In some ways, I think I’ve made the exhibition space into a space that is enlivened with ghosts. It’s about giving hospitality to ghosts, and hospitality to history. So, rather than thinking of them as hostile or sinister, the exhibition tries to think about: how do we take care of the dead? It’s more about thinking of them as ancestors who we need to create a space of peace for.

It is very hypnotic. I felt the pace of the film was like water – like waves washing over me, sometimes lapping gently and sometimes crashing...

Alberta Whittle: And it’s a really stormy soundtrack as well. The soundtrack is such a big part of the film. It’s a gorgeous score composed by two really good friends, Richy Carey and Matthew Arthur Williams. I wanted there to be this sense of the stories that the water tells us, but also stories around different musical traditions, as well as sensory moments that really relate to nature. By the time we get to Friday [a later act in the film], we’re in the storm and it’s meant to bring the audience along with us, but also give them a little shake. We all need that little shake from time to time because it can be really easy to get lost in the image and film is such a seductive medium. 

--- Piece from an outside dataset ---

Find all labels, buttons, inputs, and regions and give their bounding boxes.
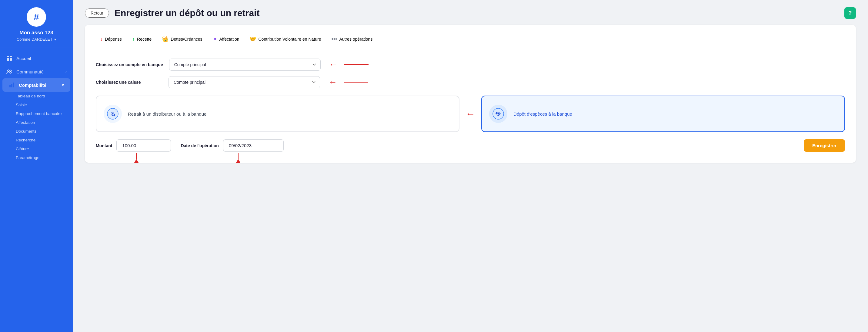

You’re confronting so many of the most urgent issues of the day but do you do so with a great deal of tenderness. I wondered if you could talk a little bit about those issues and how you approached them?

Alberta Whittle: For a long time, I’ve been thinking so much about loss, about abolition, about deportations from the Windrush generation.

I knew that I wanted the work to reference people who have experienced loss and how that power is articulated through the hostile environment, through systemic racism, or the legacies of empire, and empire-building. But I wanted the work here to represent a multiplicity of stories, a multiplicity of perspectives, which are entangled with thinking about loss, thinking about power, and thinking about race. 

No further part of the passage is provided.